Кареглазый промолчал.

Мне тогда было двадцать годов отроду, собрали нас, голытьбу дворовую, дьяволов краснокожих стрелять, выдали кремневые ружья – древние, что твой алфавит, да сумки с патронами. Но среди прочего только штыки и были рабочие, если знаешь, куда бить. Ружья били вкривь и вкось как пьяный на бильярде, патроны были бракованные, что туда вместо пороха начинили, могу только гадать! не иначе, как фунт перцу, а капсюли, наверно, еще со времен первого рандеву в двадцать пятом. Даже у красных, которых во всю их команчерия снабжала, артиллерия сноснее оказалась. Одному нашему, помню, свинца в седалище закатили что в твою лузу, он слезами заливался, а пуля так и осталась.
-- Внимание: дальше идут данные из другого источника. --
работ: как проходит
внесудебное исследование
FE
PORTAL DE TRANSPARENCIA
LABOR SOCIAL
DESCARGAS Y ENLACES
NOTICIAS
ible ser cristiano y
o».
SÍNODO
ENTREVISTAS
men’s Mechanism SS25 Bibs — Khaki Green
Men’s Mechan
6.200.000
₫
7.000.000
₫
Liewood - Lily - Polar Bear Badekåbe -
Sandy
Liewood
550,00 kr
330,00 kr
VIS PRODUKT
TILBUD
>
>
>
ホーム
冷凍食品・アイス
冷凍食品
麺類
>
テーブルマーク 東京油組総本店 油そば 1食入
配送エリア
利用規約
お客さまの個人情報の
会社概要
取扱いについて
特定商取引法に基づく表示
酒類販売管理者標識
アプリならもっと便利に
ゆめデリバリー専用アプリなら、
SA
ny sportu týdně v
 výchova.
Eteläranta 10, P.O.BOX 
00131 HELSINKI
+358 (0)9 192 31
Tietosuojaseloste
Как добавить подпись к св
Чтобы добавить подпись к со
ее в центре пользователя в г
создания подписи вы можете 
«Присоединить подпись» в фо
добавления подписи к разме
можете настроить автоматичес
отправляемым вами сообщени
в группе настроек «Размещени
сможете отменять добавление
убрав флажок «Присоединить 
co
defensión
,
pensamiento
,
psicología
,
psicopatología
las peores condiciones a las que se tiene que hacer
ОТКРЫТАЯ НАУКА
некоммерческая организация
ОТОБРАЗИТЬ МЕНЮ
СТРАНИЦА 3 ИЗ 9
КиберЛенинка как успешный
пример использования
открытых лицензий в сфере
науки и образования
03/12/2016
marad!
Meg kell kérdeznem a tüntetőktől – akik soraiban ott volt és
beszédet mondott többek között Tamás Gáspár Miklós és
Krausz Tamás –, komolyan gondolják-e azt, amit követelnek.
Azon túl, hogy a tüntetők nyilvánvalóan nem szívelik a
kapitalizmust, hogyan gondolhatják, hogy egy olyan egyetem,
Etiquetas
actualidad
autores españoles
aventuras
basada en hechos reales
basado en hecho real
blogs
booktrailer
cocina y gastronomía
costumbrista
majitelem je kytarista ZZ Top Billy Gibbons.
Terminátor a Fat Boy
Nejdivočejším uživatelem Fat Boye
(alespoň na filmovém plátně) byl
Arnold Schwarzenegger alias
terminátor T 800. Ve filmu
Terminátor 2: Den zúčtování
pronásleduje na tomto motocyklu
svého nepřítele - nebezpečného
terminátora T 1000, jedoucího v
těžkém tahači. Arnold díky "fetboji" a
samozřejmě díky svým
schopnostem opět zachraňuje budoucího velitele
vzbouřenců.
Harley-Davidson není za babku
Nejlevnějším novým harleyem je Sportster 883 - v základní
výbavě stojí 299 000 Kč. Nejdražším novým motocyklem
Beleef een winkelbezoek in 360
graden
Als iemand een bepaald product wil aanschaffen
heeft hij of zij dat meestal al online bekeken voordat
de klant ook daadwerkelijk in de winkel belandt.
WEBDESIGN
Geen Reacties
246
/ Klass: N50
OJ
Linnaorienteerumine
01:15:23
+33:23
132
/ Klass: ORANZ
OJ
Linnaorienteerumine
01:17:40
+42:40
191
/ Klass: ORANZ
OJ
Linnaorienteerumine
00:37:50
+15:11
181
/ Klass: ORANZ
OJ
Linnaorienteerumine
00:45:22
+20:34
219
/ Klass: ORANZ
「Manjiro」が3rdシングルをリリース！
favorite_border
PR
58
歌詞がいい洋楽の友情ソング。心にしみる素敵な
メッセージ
Это просто кровь, откуда он берется… бессмыслица, сказал кареглазый, просто бессмыслица.

Длиннолицый откашлялся. Вот однажды ночью и случилась нешуточная стычка у нас. Вопли стояли как кресты на кладбище, помечая места для будущих могил, земля грохотала что твой барабан, жуть, да и только. Уж не знаю, сколько там поубивали с одной и с другой стороны, а я сам только одного и убил. Насколько помню, он сам на штык бросился, а я его удержал едва-едва, как загарпуненную рыбину, которая трепыхается безумно, скаля окровавленную зловонную пасть и у меня перед лицом размахивая рукой с ножом.

Длиннолицый провел пальцем по лицу.

Вот шрам на щеке и остался. А индеец или, может, не индеец вовсе, обмяк и навалился на меня, и мы лежали, друг друга обнимая, и пока он умирал, я ощутил это с головы до пят, словно меня с ним связывало чувство, стоящее вне времени, что дороже любого кровного родства.

Длиннолицый изучал взглядом окружающий простор, потом заговорил опять, и оно поднималось, это чувство, как солнце, как волна над океаном, из далекого-далекого и позабытого прошлого, где нет закона, ведомого человеку. А есть тот закон, который нашептывают своим слушателям окровавленные камни с лицами богов, и нет иных защитников, кроме чего-то неведомого, голодного и вечно кровожадного, что живет в этих камнях, в беспамятстве, в бесчувствии, требуя от идолопоклонников службы и крови.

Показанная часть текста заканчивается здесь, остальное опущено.